Setterlund v. Spierer

11 F.R.D. 601 | W.D. Mo. | 1951

REEVES, Chief Judge.

It appears from the pleadings that all of the parties are non-residents of Missouri, but that there is a diversity of citizenship for jurisdictional purposes. The complaint is based upon claimed injuries from an automobile accident occurring in Laclede County, Missouri. Concededly there is a diversity -of citizenship between the plaintiff and all of the defendants.,

The suit was originally brought in the Southern Division of this court and service of process was had conformable to Sections 506.200 to 506.320, R.S.Mo.1949, commonly referred to as the non-resident service act, or, more properly, referred to as fixing the rule of service in cases of “Actions Against Nonresident Motorists.” The venue of actions thus instituted is fixed as follows, see Section 506.290, R.S.Mo. 1949: “Any suit under the provisions of sections 506.200 to 506.320 shall be filed in the county in which the cause of action accrues * * Concededly the cause of action, if one exists, accrued in Laclede County, and the court takes judicial notice that Laclede County, Missouri, is in the Southern Division of the Western District of Missouri, where the suit was actually filed.

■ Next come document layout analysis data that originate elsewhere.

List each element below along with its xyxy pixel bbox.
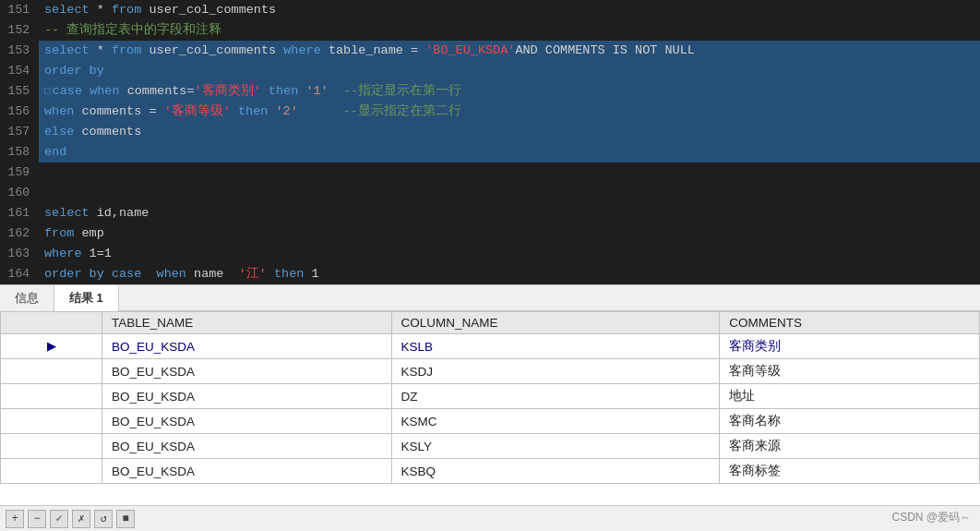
cell-column-name: KSLB xyxy=(391,334,720,359)
cell-table-name: BO_EU_KSDA xyxy=(102,434,392,459)
line-content-159 xyxy=(39,163,980,183)
line-num-160: 160 xyxy=(0,183,39,203)
code-line-159: 159 xyxy=(0,163,980,183)
line-num-158: 158 xyxy=(0,142,39,163)
table-header-comments: COMMENTS xyxy=(720,312,980,334)
toolbar-cancel-btn[interactable]: ✗ xyxy=(72,510,90,528)
code-editor: 151 select * from user_col_comments 152 … xyxy=(0,0,980,284)
code-line-162: 162 from emp xyxy=(0,223,980,244)
row-indicator xyxy=(1,409,102,434)
cell-comments: 客商类别 xyxy=(720,334,980,359)
line-num-151: 151 xyxy=(0,0,39,20)
bottom-panel: 信息 结果 1 TABLE_NAME COLUMN_NAME COMMENTS … xyxy=(0,284,980,531)
line-content-163: where 1=1 xyxy=(39,244,980,264)
line-num-164: 164 xyxy=(0,264,39,284)
line-num-156: 156 xyxy=(0,102,39,122)
code-line-164: 164 order by case when name '江' then 1 xyxy=(0,264,980,284)
cell-comments: 客商等级 xyxy=(720,359,980,384)
table-header-column-name: COLUMN_NAME xyxy=(391,312,720,334)
toolbar-refresh-btn[interactable]: ↺ xyxy=(94,510,113,528)
line-num-154: 154 xyxy=(0,61,39,81)
cell-table-name: BO_EU_KSDA xyxy=(102,384,392,409)
line-num-162: 162 xyxy=(0,223,39,244)
cell-table-name: BO_EU_KSDA xyxy=(102,409,392,434)
table-row: BO_EU_KSDA KSMC 客商名称 xyxy=(1,409,980,434)
row-indicator xyxy=(1,434,102,459)
row-indicator: ▶ xyxy=(1,334,102,359)
table-row: BO_EU_KSDA KSDJ 客商等级 xyxy=(1,359,980,384)
toolbar-remove-btn[interactable]: − xyxy=(28,510,46,528)
line-content-162: from emp xyxy=(39,223,980,244)
line-num-155: 155 xyxy=(0,81,39,102)
row-indicator xyxy=(1,384,102,409)
table-header-indicator xyxy=(1,312,102,334)
bottom-toolbar: + − ✓ ✗ ↺ ■ CSDN @爱码～ xyxy=(0,505,980,531)
toolbar-stop-btn[interactable]: ■ xyxy=(116,510,135,528)
line-num-159: 159 xyxy=(0,163,39,183)
cell-column-name: KSDJ xyxy=(391,359,720,384)
results-table-container[interactable]: TABLE_NAME COLUMN_NAME COMMENTS ▶ BO_EU_… xyxy=(0,311,980,505)
code-line-160: 160 xyxy=(0,183,980,203)
cell-column-name: KSLY xyxy=(391,434,720,459)
row-indicator xyxy=(1,359,102,384)
code-line-154: 154 order by xyxy=(0,61,980,81)
line-content-154: order by xyxy=(39,61,980,81)
cell-table-name: BO_EU_KSDA xyxy=(102,334,392,359)
line-num-153: 153 xyxy=(0,41,39,61)
toolbar-add-btn[interactable]: + xyxy=(6,510,24,528)
code-lines: 151 select * from user_col_comments 152 … xyxy=(0,0,980,284)
code-line-158: 158 end xyxy=(0,142,980,163)
line-content-153: select * from user_col_comments where ta… xyxy=(39,41,980,61)
cell-comments: 客商来源 xyxy=(720,434,980,459)
csdn-watermark: CSDN @爱码～ xyxy=(891,510,971,525)
line-content-152: -- 查询指定表中的字段和注释 xyxy=(39,20,980,41)
table-row: BO_EU_KSDA DZ 地址 xyxy=(1,384,980,409)
line-content-155: □case when comments='客商类别' then '1' --指定… xyxy=(39,81,980,102)
table-header-table-name: TABLE_NAME xyxy=(102,312,392,334)
cell-comments: 地址 xyxy=(720,384,980,409)
table-header-row: TABLE_NAME COLUMN_NAME COMMENTS xyxy=(1,312,980,334)
results-table: TABLE_NAME COLUMN_NAME COMMENTS ▶ BO_EU_… xyxy=(0,311,980,484)
cell-table-name: BO_EU_KSDA xyxy=(102,359,392,384)
cell-column-name: KSMC xyxy=(391,409,720,434)
code-line-163: 163 where 1=1 xyxy=(0,244,980,264)
tabs-bar: 信息 结果 1 xyxy=(0,285,980,311)
toolbar-confirm-btn[interactable]: ✓ xyxy=(50,510,68,528)
code-line-156: 156 when comments = '客商等级' then '2' --显示… xyxy=(0,102,980,122)
tab-results[interactable]: 结果 1 xyxy=(54,285,119,311)
line-content-161: select id,name xyxy=(39,203,980,223)
code-line-151: 151 select * from user_col_comments xyxy=(0,0,980,20)
line-content-160 xyxy=(39,183,980,203)
code-line-155: 155 □case when comments='客商类别' then '1' … xyxy=(0,81,980,102)
cell-comments: 客商标签 xyxy=(720,459,980,484)
line-content-157: else comments xyxy=(39,122,980,142)
line-content-156: when comments = '客商等级' then '2' --显示指定在第… xyxy=(39,102,980,122)
line-num-157: 157 xyxy=(0,122,39,142)
line-content-151: select * from user_col_comments xyxy=(39,0,980,20)
line-num-161: 161 xyxy=(0,203,39,223)
code-line-153: 153 select * from user_col_comments wher… xyxy=(0,41,980,61)
line-num-163: 163 xyxy=(0,244,39,264)
table-row: ▶ BO_EU_KSDA KSLB 客商类别 xyxy=(1,334,980,359)
cell-table-name: BO_EU_KSDA xyxy=(102,459,392,484)
code-line-161: 161 select id,name xyxy=(0,203,980,223)
table-row: BO_EU_KSDA KSBQ 客商标签 xyxy=(1,459,980,484)
line-content-164: order by case when name '江' then 1 xyxy=(39,264,980,284)
row-indicator xyxy=(1,459,102,484)
cell-comments: 客商名称 xyxy=(720,409,980,434)
tab-info[interactable]: 信息 xyxy=(0,285,54,311)
code-line-152: 152 -- 查询指定表中的字段和注释 xyxy=(0,20,980,41)
code-line-157: 157 else comments xyxy=(0,122,980,142)
line-content-158: end xyxy=(39,142,980,163)
cell-column-name: DZ xyxy=(391,384,720,409)
cell-column-name: KSBQ xyxy=(391,459,720,484)
line-num-152: 152 xyxy=(0,20,39,41)
table-row: BO_EU_KSDA KSLY 客商来源 xyxy=(1,434,980,459)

In the matter of the service of process, Rule 4, Federal Rules of Civil Procedure, 28 U.S.C.A., provides as follows:

“(d) * * *
“(7) Upon a defendant of any class referred to in paragraph (1) or (3) of this subdivision of this rule, it is also sufficient if the summons and complaint are served in the manner prescribed by any statute of the United States or in the manner prescribed by the lava of the state in which the service is made for the service of summons or other like process upon any such defendant in an action brought in the courts of general jurisdiction of that state.” (Italics mine.)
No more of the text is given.